The input ->
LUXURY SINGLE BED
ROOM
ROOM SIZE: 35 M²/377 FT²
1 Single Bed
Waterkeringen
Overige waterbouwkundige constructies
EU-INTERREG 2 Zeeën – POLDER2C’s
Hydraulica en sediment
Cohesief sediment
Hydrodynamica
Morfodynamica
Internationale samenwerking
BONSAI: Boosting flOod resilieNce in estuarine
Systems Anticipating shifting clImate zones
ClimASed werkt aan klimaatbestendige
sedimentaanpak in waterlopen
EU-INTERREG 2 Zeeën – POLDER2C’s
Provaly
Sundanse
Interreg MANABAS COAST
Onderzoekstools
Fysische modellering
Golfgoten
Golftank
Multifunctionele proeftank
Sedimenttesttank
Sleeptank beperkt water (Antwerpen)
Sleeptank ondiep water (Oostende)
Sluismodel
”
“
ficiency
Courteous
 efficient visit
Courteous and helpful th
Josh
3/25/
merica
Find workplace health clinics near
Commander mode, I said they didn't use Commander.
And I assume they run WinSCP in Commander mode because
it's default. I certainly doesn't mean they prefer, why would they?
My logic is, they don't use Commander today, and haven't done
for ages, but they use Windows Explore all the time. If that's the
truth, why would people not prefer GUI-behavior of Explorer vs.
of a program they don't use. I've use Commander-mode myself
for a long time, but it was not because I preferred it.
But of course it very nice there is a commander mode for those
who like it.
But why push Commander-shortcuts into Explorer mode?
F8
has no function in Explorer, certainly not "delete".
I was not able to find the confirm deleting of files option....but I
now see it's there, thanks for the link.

--

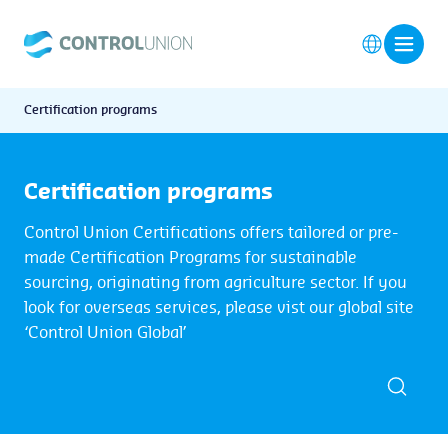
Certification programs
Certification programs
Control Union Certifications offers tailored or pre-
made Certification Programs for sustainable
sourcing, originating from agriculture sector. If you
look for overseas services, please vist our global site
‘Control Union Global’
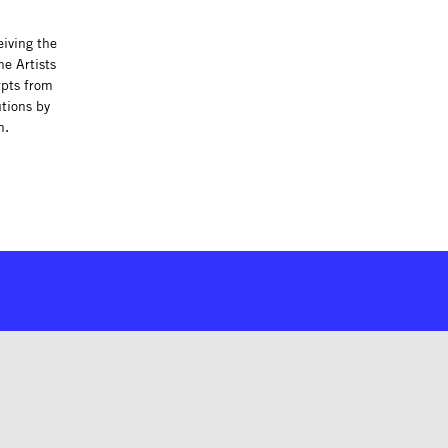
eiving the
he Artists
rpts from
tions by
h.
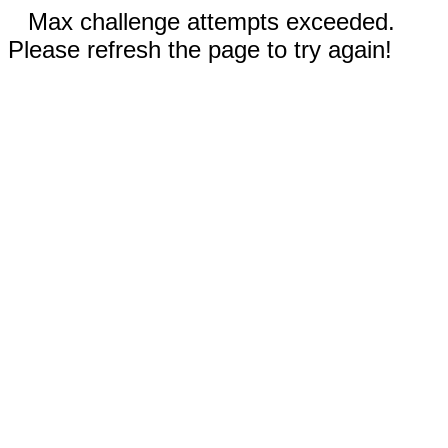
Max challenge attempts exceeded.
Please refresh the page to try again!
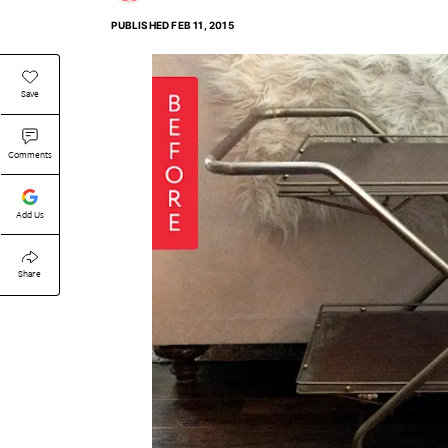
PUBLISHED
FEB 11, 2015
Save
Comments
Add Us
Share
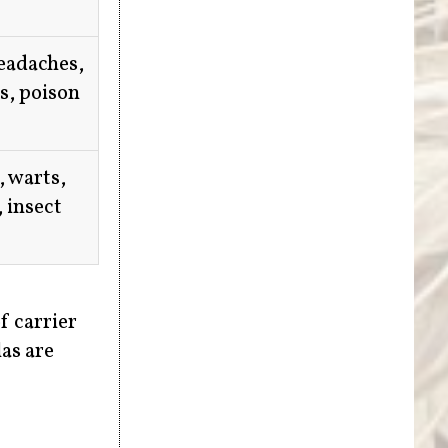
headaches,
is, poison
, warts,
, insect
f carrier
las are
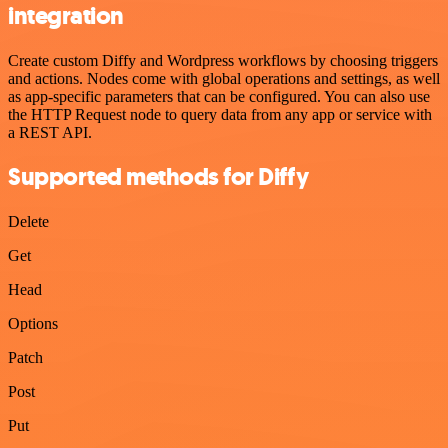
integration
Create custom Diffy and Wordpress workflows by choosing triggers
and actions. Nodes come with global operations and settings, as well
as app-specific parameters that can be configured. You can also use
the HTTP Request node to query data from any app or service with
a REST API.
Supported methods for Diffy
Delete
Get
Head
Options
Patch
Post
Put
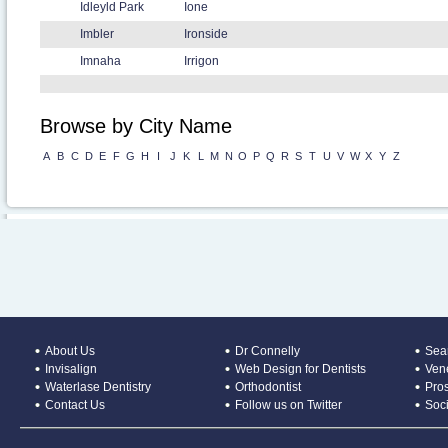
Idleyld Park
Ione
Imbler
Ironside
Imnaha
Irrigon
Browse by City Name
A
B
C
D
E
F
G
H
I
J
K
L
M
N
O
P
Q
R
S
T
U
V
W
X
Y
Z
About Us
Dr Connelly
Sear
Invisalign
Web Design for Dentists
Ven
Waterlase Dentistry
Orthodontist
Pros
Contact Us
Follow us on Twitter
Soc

What you are asked to do -> Within the data above, the span starting at the line containing "LUXURY SINGLE BED" and ending at the line containing "Systems Anticipating shifting clImate zones" is to be retyped exactly, with no other lines.

Task output ->
LUXURY SINGLE BED
ROOM
ROOM SIZE: 35 M²/377 FT²
1 Single Bed
Waterkeringen
Overige waterbouwkundige constructies
EU-INTERREG 2 Zeeën – POLDER2C’s
Hydraulica en sediment
Cohesief sediment
Hydrodynamica
Morfodynamica
Internationale samenwerking
BONSAI: Boosting flOod resilieNce in estuarine
Systems Anticipating shifting clImate zones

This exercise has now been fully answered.